Speaking of switching channels around, is there a way, via KCM or something else to remove a channel? Like I couldn’t read in TextureCoord, so I copied it to Mapping3, but then I had duplicate data. I couldn’t figure out how to get rid of the TextureCoord, except for saving out a new PRT sequence with that channel missing. Is that the only way?

  • Chad

The new PFlow operators attempt to map the incoming data to the right native channels of PFlow. (The old ones allowed for remapping, but we are not supporting them anymore). So Position always goes to Position, Color always goes to Vertex Color channel, Orientation goes to Orientation, MXSFloat into MXSFloat and so on.
That’s why custom channels and some derivative channels like Normal and Tangent are not supported as PFlow has no corresponding channel to accommodate them.
MXSInteger and TextureCoord have been probably overlooked.

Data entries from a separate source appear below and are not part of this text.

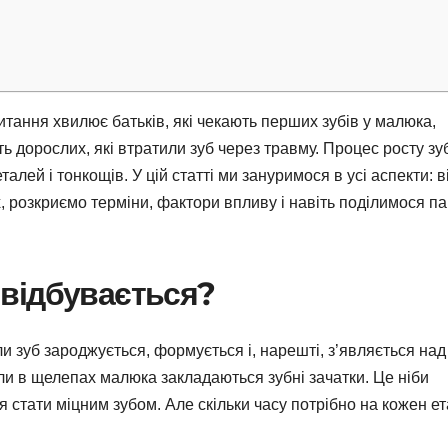
итання хвилює батьків, які чекають перших зубів у малюка,
віть дорослих, які втратили зуб через травму. Процес росту зу
лей і тонкощів. У цій статті ми зануримося в усі аспекти: в
 розкриємо терміни, фактори впливу і навіть поділимося п
е відбувається?
ли зуб зароджується, формується і, нарешті, з’являється над
и в щелепах малюка закладаються зубні зачатки. Це ніби
я стати міцним зубом. Але скільки часу потрібно на кожен е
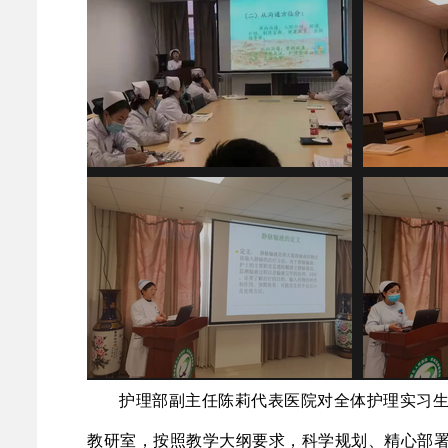
护理部副主任陈莉代表医院对全体护理实习
教研室，按照教学大纲要求，科学规划、精心部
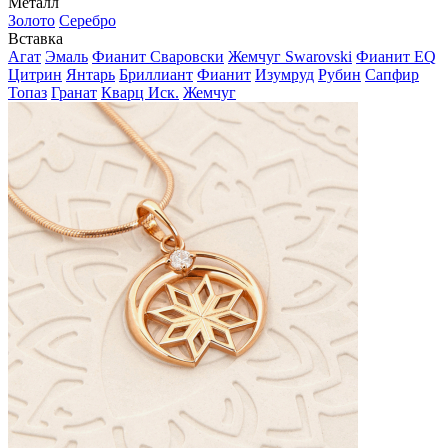
Металл
Золото
Серебро
Вставка
Агат
Эмаль
Фианит Сваровски
Жемчуг Swarovski
Фианит EQ
Цитрин
Янтарь
Бриллиант
Фианит
Изумруд
Рубин
Сапфир
Топаз
Гранат
Кварц Иск.
Жемчуг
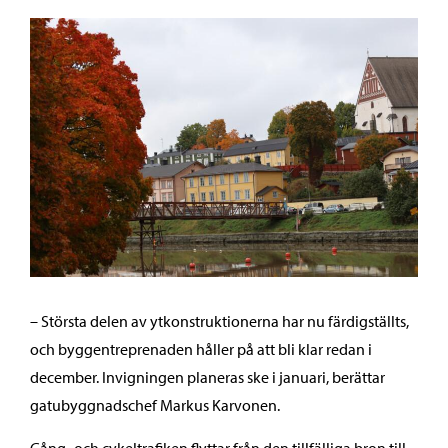
– Största delen av ytkonstruktionerna har nu färdigställts,
och byggentreprenaden håller på att bli klar redan i
december. Invigningen planeras ske i januari, berättar
gatubyggnadschef Markus Karvonen.
Gång- och cykeltrafiken flyttar från den tillfälliga bron till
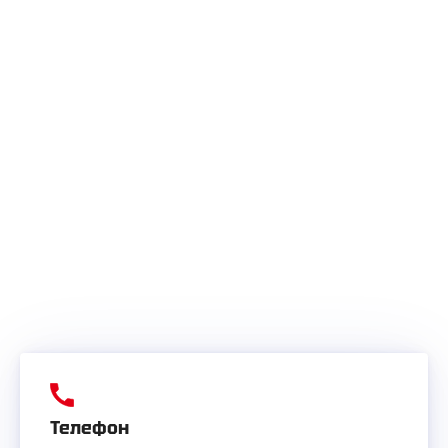
Телефон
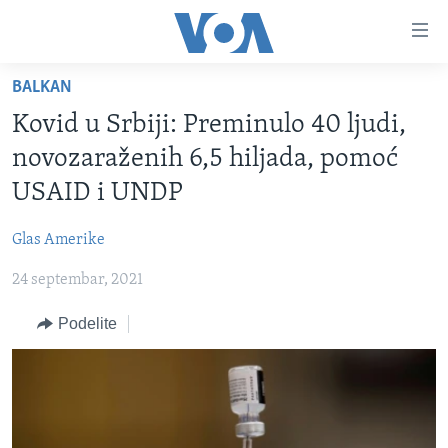
Linkovi
Idi
na
BALKAN
glavni
NASLOVNA
sadržaj
Kovid u Srbiji: Preminulo 40 ljudi,
RUBRIKE
Idi
novozaraženih 6,5 hiljada, pomoć
na
TV PROGRAM
AMERIKA
USAID i UNDP
glavnu
BALKAN
OTVORENI STUDIO
navigaciju
Learning English
Glas Amerike
Idi
GLOBALNE TEME
IZ AMERIKE
na
24 septembar, 2021
PRATITE NAS
EKONOMIJA
pretragu
Podelite
NAUKA I TEHNOLOGIJA
MEDICINA
Jezici
KULTURA
DRUŠTVO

There is currently no way to kill a channel. Most channels exist only during loading and are not used by the renderer directly (TextureCoord is loaded and used by KCMs and Maps, but not by the Renderer, so it does not get cached in the PCache), so I am not sure how bad this is for memory usage.
Let’s wait to see what Darcy thinks about this.

Oooops, sorry, forget I said anything PRT Update does not read MXSInteger as you stated. Not that I said that it did, I was thinking the other way around.

Oh right, you don’t assign the channels, only load them. So of course only standard channels would work.

So unused channels aren’t used at all, other than loading off disk? Seems reasonable.

  • Chad

Looked at the docs, but didn’t see how the mapping between Pflow and BINs were done. What channels can we save to BINs and where does that data map from?

  • Chad

Ugh.
You could take a look at the RealFlow BIN loader for PFlow, it lists the channels they support.
(Or you can look in the File Sequence Manager of the PRT Loader for a list of all channels in a BIN file).
Most of these channels do not contain info we can deal with. For example, Density in a BIN file is often 0 and causes it not to render :wink:

We get the Positions and Velocities and that’s about it. You could use KCMs to remap existing channels from the BIN to something else PFlow can read (like Mapping2 and higher). When Krakatoa is saving BIN files, we leave many of these channels with default values and I heard that causes severe slowdowns when loaded for meshing back into Realflow, probably because of missing SPH-related data like Neighbors etc.

I don’t know much about BIN files. We will have to look through the code and see what was done there. Having Flood, we rarely use RealFlow anyway.